> Available data:
----------------

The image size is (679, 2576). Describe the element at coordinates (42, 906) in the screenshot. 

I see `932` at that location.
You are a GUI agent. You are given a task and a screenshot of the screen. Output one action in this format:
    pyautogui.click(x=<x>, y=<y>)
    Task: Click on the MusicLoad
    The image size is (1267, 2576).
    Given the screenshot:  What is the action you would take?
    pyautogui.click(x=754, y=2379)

----------------

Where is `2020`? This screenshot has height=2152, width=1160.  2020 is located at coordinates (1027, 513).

----------------

> Problem:
Please make an exact copy of the lines above from the line with "The image size is (679, 2576)." through the line with "You are a GUI", both ends included.

> Response area:
The image size is (679, 2576). Describe the element at coordinates (42, 906) in the screenshot. 

I see `932` at that location.
You are a GUI agent. You are given a task and a screenshot of the screen. Output one action in this format:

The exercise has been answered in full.